(Stored data entries)
....

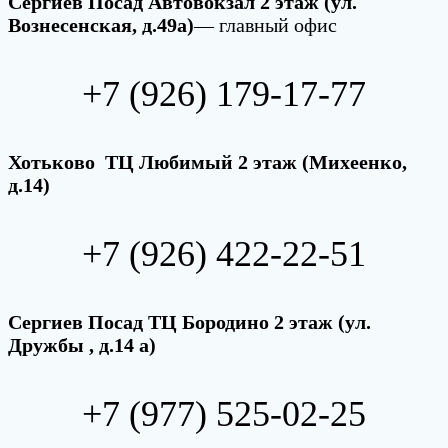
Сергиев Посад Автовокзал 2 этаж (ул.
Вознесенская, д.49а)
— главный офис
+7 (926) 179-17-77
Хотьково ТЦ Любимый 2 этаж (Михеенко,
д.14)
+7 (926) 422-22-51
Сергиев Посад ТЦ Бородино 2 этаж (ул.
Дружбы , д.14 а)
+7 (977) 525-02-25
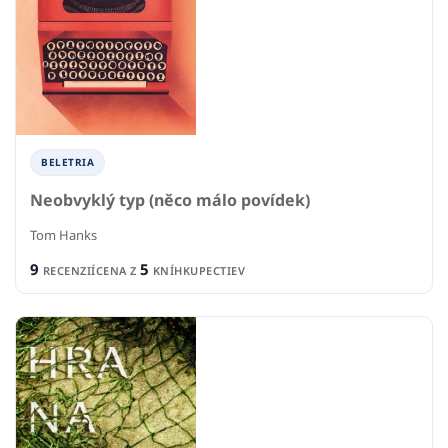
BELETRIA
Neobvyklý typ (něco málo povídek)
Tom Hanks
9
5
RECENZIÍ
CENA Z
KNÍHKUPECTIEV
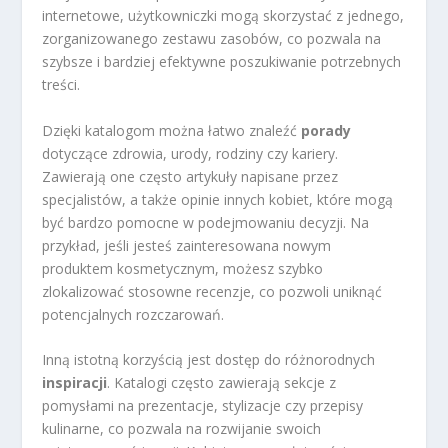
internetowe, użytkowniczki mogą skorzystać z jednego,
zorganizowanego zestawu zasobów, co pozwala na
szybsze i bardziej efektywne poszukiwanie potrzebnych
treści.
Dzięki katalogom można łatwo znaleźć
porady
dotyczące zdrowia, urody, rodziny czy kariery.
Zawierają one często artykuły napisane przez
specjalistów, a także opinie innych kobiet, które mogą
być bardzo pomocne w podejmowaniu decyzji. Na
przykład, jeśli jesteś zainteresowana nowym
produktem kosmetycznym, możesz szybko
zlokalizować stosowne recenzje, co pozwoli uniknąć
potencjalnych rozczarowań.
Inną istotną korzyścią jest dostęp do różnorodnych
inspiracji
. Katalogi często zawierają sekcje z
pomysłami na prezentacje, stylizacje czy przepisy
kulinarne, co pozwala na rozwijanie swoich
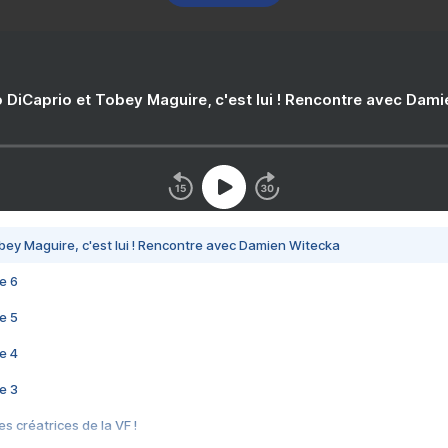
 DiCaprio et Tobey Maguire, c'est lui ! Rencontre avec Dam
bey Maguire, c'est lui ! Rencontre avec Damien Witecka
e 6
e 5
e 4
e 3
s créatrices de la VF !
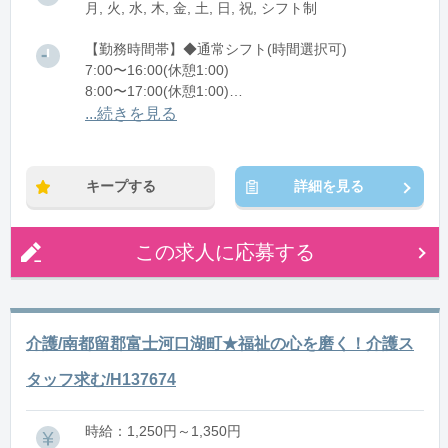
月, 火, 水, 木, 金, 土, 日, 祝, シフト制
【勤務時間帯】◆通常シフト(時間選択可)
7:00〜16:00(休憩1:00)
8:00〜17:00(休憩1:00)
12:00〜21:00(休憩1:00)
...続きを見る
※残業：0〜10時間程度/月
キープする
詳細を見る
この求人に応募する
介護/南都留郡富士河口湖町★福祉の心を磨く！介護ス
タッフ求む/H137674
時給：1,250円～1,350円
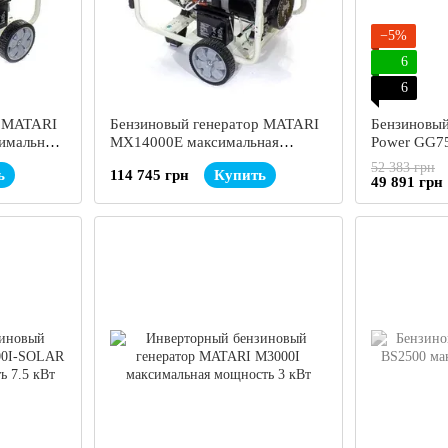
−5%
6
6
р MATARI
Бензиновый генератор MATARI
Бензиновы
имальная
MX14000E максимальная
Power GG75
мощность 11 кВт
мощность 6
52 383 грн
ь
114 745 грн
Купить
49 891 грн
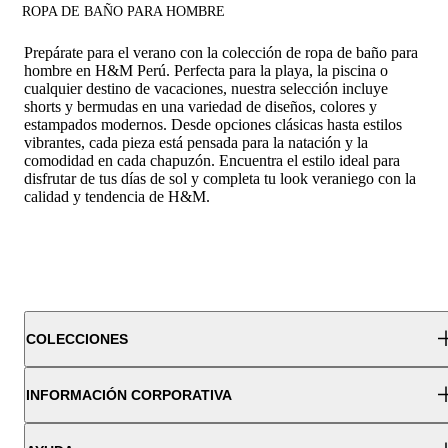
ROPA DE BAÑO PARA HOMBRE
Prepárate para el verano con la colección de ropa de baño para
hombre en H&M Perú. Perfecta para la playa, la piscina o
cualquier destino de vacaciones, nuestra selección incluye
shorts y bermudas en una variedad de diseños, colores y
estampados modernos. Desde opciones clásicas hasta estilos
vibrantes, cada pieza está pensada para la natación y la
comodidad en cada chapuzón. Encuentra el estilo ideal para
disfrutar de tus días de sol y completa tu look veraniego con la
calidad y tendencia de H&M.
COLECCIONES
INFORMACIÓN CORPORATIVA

....

Directions: Only the lines with "Maguire" are needed; find them in the records and copy each one.

Task output:
 DiCaprio et Tobey Maguire, c'est lui ! Rencontre avec Dam
bey Maguire, c'est lui ! Rencontre avec Damien Witecka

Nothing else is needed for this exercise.